__TASK TO CARRY OUT__. Nothing but the text belongs in the answer: the listing below, copied exactly, without pictures.

···

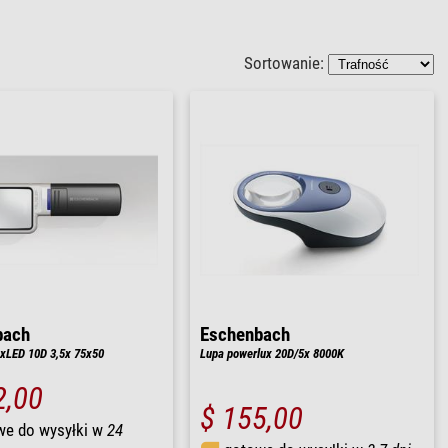
Sortowanie:
bach
Eschenbach
xLED 10D 3,5x 75x50
Lupa powerlux 20D/5x 8000K
2,00
$ 155,00
we do wysyłki w
24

···

__RESULT OF THIS TASK__.
Sortowanie:
bach
Eschenbach
xLED 10D 3,5x 75x50
Lupa powerlux 20D/5x 8000K
2,00
$ 155,00
we do wysyłki w
24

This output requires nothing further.